30th May 2021

Generate RSS from Markdown

For this blog I wanted an RSS feed. Saaze by default does not provide this functionality. Saaze is supposed to be "stupidly simple" by design, which I consider a plus.

Luckily, generating an RSS feed is simple. It contains a header with some fixed XML. Then each post, is printed as so called "item" with

  1. link / URL
  2. publication date
  3. title
  4. an excerpt or even the full blog post

Finally the required closing XML tags. That's it.

Taking this information directly from Markdown file with some frontmatter seems to be the easiest approach. For example, the frontmatter for this blog post is:

---
date: "2021-05-30 20:00:00"
title: "Generate RSS from Markdown"
draft: false
categories: ["www"]
tags: ["RSS", "feed", "Markdown"]
author: "Elmar Klausmeier"
prismjs: true
---

Below Perl script mkdwnrss implements this. As input files it wants those blog posts which should be part of the RSS feed. So usually you will "generate" the list of files. Implementing this in PHP would be equally simple.

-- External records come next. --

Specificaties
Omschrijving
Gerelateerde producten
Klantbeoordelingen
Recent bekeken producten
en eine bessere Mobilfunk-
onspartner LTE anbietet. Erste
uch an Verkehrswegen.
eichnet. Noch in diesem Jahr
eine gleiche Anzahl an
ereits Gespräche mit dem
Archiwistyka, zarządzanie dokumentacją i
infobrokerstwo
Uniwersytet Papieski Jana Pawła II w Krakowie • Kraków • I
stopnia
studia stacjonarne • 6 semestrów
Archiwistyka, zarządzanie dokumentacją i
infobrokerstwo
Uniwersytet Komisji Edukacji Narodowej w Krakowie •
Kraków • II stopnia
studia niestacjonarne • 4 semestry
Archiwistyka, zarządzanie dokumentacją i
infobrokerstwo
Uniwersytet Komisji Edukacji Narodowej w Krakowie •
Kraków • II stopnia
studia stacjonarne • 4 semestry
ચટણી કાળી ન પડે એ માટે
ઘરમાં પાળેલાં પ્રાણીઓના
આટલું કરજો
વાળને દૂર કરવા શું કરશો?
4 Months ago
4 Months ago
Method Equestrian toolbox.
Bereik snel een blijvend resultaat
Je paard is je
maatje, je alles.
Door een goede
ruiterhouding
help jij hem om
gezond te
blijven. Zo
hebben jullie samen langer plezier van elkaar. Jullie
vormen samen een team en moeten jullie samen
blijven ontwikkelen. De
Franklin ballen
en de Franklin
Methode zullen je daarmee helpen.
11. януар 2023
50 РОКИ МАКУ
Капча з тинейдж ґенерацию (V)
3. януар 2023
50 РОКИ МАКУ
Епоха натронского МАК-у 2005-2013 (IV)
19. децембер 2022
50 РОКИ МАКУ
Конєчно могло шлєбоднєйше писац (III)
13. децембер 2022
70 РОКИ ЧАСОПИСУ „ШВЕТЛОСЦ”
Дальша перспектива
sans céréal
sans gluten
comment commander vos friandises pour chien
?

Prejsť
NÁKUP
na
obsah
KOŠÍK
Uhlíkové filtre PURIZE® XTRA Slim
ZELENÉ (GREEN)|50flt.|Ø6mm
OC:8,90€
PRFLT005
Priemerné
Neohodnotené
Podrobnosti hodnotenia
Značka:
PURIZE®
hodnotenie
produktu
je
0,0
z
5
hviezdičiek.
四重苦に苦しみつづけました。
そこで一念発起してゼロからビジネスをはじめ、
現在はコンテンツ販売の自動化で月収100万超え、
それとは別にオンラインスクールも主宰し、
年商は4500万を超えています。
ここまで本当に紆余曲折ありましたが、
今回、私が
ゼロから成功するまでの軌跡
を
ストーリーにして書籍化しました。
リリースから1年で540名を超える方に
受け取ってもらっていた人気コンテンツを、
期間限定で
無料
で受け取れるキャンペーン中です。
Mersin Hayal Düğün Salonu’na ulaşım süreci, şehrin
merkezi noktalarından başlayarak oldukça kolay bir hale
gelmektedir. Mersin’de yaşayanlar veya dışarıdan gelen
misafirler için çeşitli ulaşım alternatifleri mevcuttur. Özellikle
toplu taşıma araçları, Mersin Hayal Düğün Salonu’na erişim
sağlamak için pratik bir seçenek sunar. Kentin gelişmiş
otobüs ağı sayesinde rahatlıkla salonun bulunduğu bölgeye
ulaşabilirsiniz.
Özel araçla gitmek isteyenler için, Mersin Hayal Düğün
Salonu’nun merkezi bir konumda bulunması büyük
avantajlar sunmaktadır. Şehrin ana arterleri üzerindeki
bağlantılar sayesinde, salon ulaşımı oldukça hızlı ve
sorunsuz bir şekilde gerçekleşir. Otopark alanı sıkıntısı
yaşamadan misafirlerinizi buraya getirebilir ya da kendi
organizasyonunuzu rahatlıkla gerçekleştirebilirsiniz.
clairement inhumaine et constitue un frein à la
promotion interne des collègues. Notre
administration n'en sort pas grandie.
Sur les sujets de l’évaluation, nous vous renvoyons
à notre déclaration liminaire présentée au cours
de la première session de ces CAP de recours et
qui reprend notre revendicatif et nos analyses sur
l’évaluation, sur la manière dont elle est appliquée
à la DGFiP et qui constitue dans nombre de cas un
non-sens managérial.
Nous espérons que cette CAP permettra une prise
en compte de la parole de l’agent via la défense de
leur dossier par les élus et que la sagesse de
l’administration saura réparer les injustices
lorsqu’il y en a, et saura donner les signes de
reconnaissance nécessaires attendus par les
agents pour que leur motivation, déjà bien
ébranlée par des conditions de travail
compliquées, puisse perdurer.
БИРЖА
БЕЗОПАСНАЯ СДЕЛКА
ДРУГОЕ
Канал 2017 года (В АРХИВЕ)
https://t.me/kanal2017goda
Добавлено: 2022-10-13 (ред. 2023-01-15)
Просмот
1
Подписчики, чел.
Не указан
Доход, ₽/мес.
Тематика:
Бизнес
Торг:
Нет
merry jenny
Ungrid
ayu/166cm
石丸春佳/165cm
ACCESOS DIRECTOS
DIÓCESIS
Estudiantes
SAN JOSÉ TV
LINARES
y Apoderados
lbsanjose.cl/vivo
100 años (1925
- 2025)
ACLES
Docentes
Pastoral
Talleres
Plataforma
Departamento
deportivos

The excerpt is restricted to either 9 lines of Markdown or less than 500 characters.

#!/bin/perl -W
# Create RSS XML file ("feed") based on Markdown files
#
# Input: List of Markdown files (order of files determines order of <item>))
# Output: RSS (description with 3 lines of Markdown as excerpt)
#
# Example:
#      mkdwnrss `find blog/2021 -type f | sort -r`

use strict;

my $dt = localtime();
print <<"EOT";
<?xml version="1.0" encoding="utf-8"?>
<rss version="2.0" xmlns:atom="http://www.w3.org/2005/Atom">
<channel>
    <title>Elmar Klausmeier's Blog</title>
    <description>Elmar Klausmeier's Blog</description>
    <lastBuildDate>$dt</lastBuildDate>
    <link>https://eklausmeier.goip.de</link>
    <atom:link href="https://eklausmeier.goip.de/feed.xml" rel="self" type="application/rss+xml" />
    <generator>mkdwnrss</generator>

EOT


sub item(@) {
    my $f = $_[0];
    open(F,"< $f") || die("Cannot open $f");

    my $link = $f;
    $link =~ s/\.md$/\//;
    print "\t<item>\n"
    . "\t\t<link>https://eklausmeier.goip.de/$link</link>\n"
    . "\t\t<guid>https://eklausmeier.goip.de/$link</guid>\n";

    my ($sep,$linecnt,$excerpt) = (0,0,"");
    while (<F>) {
        chomp;
        if (/^\-\-\-$/) { $sep++ ; next; }
        if ($sep == 1) {
            if (/^title:\s+"(.+)"$/) {
                printf("\t\t<title>%s</title>\n",$1);
            } elsif (/^date:\s+"(.+)"$/) {
                printf("\t\t<pubDate>%s</pubDate>\n",$1);
            }
        } elsif ($sep >= 2) {
            next if (length($_) == 0);
            if ($linecnt++ == 0) {
                print "\t\t<description><![CDATA[";
                $excerpt = $_;
            } elsif ($linecnt < 9 || length($excerpt) < 500) {
                $excerpt .= " " . $_;
            } else {
                last;
            }
        }
    }
    print $excerpt . "]]></description>\n" if ($linecnt > 0);
    print "\t</item>\n";

    close(F) || die("Cannot close $f");
}


while (<@ARGV>) {
    item($_);
}


print "</channel>\n</rss>\n";

Source code for mkdwnrss is in GitHub.

During development I checked whether my RSS looks similar to the RSS feed in WordPress: feed. I also checked Alex Le's blog post on RSS feed: Create An RSS Feed From Scratch.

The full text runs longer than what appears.